盧武鉉(ノ・ムヒョン)大統領の弾劾審判請求が憲法裁判所によって棄却された。盧大統領は直ちに職務に復帰したが、今回の事件で得た教訓は大きくて奥深いものがある。懸念されていた国政空白や混乱が生じなかったため、韓国の民主主義が一段階成熟したことを示したという逆説的な評価もなくはないが、こうした事態は起きなくてもよいことだった。
国会の訴追権乱用問題を問う前に、国家の最高統治者の認識と言動がもっと慎重であったならば、国民は民生苦に国政不安まで重なった二重苦に悩まされなかっただろう。
#「憲裁の叱咤」、重く受け取るべきだ
憲法裁判所は盧大統領のヨルリン・ウリ党への支持発言、中央選挙管理委員会の決定を過小評価する発言、再信任を問う国民投票発言がすべて法と憲法に違反すると決定した。ただし、憲裁はこうした違法行為が罷免の事由になるほど重大ではないと判断した。国民が選出した大統領を罷免することによって、職務遂行の断絶とこれに伴う国家損失を甘んじてもよいほど深刻な違法ではないと見たのだ。よって、弾劾を主導した野党もこれに相当する反省があるべきだという指摘は正しい。さらに、政略的な意図で無理に弾劾を推し進めたとすれば、国民に謝罪すべきだ。
だからといって、盧大統領の責任まで軽くなったわけではない。経緯はどうであれ、弾劾の第1次的な原因提供者は大統領自身だからである。3月に選管委が盧大統領の発言に対して、選挙法違反の決定を下した時、絶対多数の国民は大統領が謝罪することを望んでいた。その時、謝罪さえしていれば、弾劾まで事態が悪化しなかっただろう。

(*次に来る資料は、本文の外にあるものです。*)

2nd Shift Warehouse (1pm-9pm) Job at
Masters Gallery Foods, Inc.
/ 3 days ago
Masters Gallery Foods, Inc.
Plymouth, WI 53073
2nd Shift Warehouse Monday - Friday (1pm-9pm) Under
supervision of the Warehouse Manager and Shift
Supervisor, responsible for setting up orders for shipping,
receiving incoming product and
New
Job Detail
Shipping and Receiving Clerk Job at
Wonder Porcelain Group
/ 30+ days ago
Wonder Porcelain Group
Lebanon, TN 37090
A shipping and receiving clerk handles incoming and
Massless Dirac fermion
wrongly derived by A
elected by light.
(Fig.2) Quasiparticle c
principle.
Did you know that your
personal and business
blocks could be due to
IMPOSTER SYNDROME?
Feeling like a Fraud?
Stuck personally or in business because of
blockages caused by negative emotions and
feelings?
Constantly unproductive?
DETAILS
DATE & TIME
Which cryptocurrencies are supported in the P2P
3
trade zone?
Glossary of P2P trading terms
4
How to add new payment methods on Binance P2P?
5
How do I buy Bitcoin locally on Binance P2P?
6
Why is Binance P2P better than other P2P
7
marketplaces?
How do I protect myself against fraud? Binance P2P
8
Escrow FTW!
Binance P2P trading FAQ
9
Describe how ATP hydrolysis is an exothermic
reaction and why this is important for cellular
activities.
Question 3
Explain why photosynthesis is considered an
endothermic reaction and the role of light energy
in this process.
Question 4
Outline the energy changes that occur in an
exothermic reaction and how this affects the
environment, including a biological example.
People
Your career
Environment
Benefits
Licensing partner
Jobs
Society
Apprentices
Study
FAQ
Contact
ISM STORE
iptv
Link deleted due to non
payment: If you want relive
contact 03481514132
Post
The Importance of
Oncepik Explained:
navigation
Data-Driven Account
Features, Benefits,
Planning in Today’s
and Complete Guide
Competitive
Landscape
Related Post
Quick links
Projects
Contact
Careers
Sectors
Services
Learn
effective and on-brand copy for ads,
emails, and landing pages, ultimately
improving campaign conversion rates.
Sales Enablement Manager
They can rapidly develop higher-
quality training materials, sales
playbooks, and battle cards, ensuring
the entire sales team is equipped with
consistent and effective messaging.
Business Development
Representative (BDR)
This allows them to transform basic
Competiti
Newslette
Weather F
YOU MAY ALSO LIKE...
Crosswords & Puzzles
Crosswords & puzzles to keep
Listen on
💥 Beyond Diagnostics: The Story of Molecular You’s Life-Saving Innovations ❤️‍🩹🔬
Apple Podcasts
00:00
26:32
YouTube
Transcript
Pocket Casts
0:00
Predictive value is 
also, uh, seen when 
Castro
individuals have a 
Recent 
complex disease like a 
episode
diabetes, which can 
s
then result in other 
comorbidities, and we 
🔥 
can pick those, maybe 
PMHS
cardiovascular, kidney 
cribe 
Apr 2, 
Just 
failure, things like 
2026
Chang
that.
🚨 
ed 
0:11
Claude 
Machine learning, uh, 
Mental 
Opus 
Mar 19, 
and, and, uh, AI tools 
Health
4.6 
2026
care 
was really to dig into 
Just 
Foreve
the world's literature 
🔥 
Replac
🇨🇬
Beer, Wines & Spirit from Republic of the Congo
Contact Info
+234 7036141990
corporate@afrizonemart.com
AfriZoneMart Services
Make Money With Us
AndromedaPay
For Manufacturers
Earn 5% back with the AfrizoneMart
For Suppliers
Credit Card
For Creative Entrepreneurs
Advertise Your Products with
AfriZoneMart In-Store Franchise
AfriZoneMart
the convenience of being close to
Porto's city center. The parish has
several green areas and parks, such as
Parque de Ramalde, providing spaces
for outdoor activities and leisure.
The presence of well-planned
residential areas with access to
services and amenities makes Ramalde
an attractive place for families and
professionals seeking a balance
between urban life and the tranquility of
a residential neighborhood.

盧大統領がもっと心を痛めて受け入れなければならない部分は、憲法と法律を軽視し、違反した言動に対する憲裁の叱咤である。大統領は法治国家を実現し、自由民主主義的な基本秩序の守護に努めなければならない憲法的な義務を持っている。
そうあるべき大統領が法を軽視したとしたら、社会の順法精神は崩れ落ちてしまうだろう。大統領はこうした指摘を謙虚に受け止めるべきだ。でなくても、就任以来社会のいたるところで「法治が崩壊しつつある」と懸念する声が高い。
#「再信任の負債」立場を明確にしなければ
憲裁の決定文はまた、盧大統領の再信任を問う国民投票発言に対して憲法守護の義務に違反したものだと釘をさした。これに対しても、大統領は謝罪すべきだ。憲法と法が認めてもいない再信任国民投票でその間国民をどれだけ不安がらせたのか。盧大統領は未だにこの問題に対して明確な態度表明をしないでいる。もはや整理すべきだ。国民が納得できるように謝罪し、国政に献身することで「再信任負債」を償うと約束すべきだ。
これからが大事だ。大統領であれ、与野党であれ、すべてを振り切らなければならない。再びこの問題を政略的に利用してはいけない。厳しい経済難の中で国民の暮らしはつらいばかりなのに、いつまで弾劾政治に振り回されてよい訳がない。大統領がまず変わったということを見せるべきだ。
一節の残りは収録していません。